Segment Open

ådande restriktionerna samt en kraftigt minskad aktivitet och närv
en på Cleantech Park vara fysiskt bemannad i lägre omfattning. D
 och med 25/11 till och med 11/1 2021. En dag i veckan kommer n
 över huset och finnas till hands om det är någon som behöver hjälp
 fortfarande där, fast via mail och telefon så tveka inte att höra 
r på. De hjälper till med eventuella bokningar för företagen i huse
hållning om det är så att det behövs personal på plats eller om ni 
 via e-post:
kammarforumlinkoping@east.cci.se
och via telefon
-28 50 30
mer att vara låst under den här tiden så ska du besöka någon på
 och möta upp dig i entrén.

Segment Closed
Segment Open

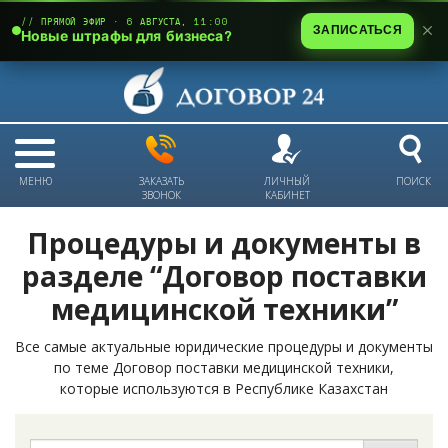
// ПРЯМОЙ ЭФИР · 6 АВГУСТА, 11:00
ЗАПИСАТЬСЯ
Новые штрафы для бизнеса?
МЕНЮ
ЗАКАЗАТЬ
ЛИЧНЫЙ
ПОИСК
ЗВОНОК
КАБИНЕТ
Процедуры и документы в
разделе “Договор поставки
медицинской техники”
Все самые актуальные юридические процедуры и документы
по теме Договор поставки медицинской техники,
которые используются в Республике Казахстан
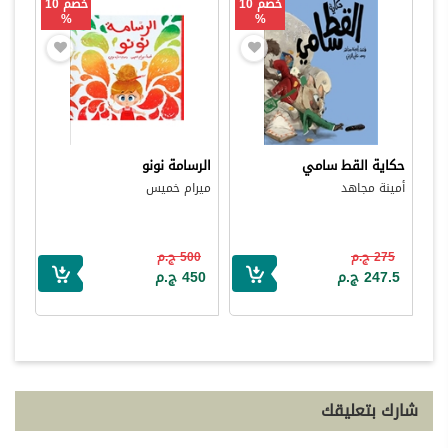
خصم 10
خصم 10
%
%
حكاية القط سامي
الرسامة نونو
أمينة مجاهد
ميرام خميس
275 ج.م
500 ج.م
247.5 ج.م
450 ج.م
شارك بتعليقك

Segment Closed

**Task description:** If a line in the material above holds "till", copy it.

**Answer space:**
 och med 25/11 till och med 11/1 2021. En dag i veckan kommer n
 över huset och finnas till hands om det är någon som behöver hjälp
r på. De hjälper till med eventuella bokningar för företagen i huse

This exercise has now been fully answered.